For even more posts about planning from curriculum picks, to scheduling options, to setting goals, be sure to visit my homeschool planning guide.
Yesterday I shared a peek into our homeschool schedule for the first four weeks of school. All-in-all I am happy with how our schedule has been going. There are a few spots, though, where I would like for things to improve. Here is the process I use to work through making those changes.
Homeschool Planning Changes Process
The first task in making changes to a schedule is to evaluate where you might be having problems. For me, problem areas are easy to find, because they are the areas that leave me either yelling at the kids (yep, I can be a yeller) or just generally feeling like something is “off.”
In years past mornings have done this for me, because I would try to sleep in and shower after the kids were up. It would be pretty apparent to me from the lack of direction in the morning and the resulting anger directed at the unsupervised children that I was the problem and needed to change my ways.
Looking at my current schedule, there are a few places where I am feeling things are not quite right: my lack of prayer time in the morning, my inability to fit in exercise, the fact I am still having to “nudge” the kids to get them to finish their morning chores in a timely manner, and the lack of consistent read aloud time — still.
Now that I have a good idea where my schedule needs tweaking, I sit and try to come up with a few ideas I can use to make changes. Looking at the issue of prayer I can decide to play the Liturgy of the Hours. while I dress in the morning or find an exciting new resource to use like this one or this one. Something that I am excited to try helps motivate me to do the right thing in the morning.
Sometimes instead of brainstorming something new I need to return to an old practice. Our morning chore time used the be the “Morning Chore Boogie” before I got lazy and stopped playing the music. Going back to what we were doing before should breathe new life into chore time and help it get done.
Creating a list of multiple ideas for solving a problem means that if one thing doesn’t work, I have a new idea right in my arsenal to try next.
Next I need to try out some of my new ideas. Sometimes I will be excited to try something (like the new prayer resources). Other times I will use a technique like “just do it.” I may not have great ideas for reading aloud — instead my strategy may be to just start with ten minutes each day. Simply forcing myself to begin and allowing myself to stop after a few minutes is all I need. Gradually the time I do the task increases with no effort on my part.

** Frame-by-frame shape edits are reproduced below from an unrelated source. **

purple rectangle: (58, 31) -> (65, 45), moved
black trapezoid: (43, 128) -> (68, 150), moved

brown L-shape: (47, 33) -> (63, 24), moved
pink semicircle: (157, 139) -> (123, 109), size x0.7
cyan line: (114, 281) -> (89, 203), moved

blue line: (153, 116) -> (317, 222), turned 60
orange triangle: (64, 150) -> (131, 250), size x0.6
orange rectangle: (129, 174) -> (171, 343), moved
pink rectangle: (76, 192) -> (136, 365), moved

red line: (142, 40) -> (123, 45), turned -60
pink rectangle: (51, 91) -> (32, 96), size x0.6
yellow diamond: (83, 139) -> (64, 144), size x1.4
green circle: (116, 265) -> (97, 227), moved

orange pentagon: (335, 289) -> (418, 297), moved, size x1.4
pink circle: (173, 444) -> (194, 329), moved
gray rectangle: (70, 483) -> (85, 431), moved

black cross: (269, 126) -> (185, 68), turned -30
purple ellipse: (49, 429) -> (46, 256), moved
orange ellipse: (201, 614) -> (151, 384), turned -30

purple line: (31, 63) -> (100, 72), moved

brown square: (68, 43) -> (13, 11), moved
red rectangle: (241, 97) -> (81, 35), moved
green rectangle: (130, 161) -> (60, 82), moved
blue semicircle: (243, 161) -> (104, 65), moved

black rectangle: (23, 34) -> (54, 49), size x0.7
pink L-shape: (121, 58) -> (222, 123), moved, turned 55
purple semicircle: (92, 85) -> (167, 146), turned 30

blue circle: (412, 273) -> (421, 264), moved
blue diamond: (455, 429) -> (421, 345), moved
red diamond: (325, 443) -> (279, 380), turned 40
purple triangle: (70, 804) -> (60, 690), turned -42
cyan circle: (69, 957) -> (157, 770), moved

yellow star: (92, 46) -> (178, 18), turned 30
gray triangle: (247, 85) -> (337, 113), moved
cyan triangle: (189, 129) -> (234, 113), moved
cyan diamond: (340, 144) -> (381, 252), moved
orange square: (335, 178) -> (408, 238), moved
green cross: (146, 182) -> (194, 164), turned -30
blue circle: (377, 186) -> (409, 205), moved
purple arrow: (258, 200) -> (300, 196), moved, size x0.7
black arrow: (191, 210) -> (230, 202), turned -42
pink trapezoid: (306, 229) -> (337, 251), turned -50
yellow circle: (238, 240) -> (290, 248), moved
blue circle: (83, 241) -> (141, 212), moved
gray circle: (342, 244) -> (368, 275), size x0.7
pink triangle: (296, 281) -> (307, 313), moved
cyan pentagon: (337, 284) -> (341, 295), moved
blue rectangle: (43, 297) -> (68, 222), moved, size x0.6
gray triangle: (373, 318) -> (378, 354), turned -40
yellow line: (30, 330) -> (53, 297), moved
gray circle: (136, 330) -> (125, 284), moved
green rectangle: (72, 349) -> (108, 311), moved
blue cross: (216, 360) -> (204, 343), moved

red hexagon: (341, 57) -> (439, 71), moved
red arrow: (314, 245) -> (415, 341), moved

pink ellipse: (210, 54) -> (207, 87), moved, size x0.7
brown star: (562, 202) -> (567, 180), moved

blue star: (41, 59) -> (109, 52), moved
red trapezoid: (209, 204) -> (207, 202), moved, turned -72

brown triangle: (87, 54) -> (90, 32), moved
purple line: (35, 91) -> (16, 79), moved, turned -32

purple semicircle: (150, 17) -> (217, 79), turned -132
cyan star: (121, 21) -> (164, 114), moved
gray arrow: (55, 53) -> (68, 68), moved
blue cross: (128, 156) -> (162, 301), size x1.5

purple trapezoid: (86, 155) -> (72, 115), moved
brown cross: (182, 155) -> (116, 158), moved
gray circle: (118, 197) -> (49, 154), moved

Other times, hanging the task on a natural hook of my day is all I need to kickstart a change to my schedule. So during lunch I read, or when we finish the school day I immediately get up and work out. By tying what I want to do to an event that naturally happens every day (lunch or finishing school) the new behavior is more likely to get done.
The only constant is change. As sure as I get some tweak in the schedule worked out, something else will need tweaking or events in the schedule will change, and I will need to start back at square one. That is why these things are best written in pencil and reevaluated at the end of each term. Then the process begins again.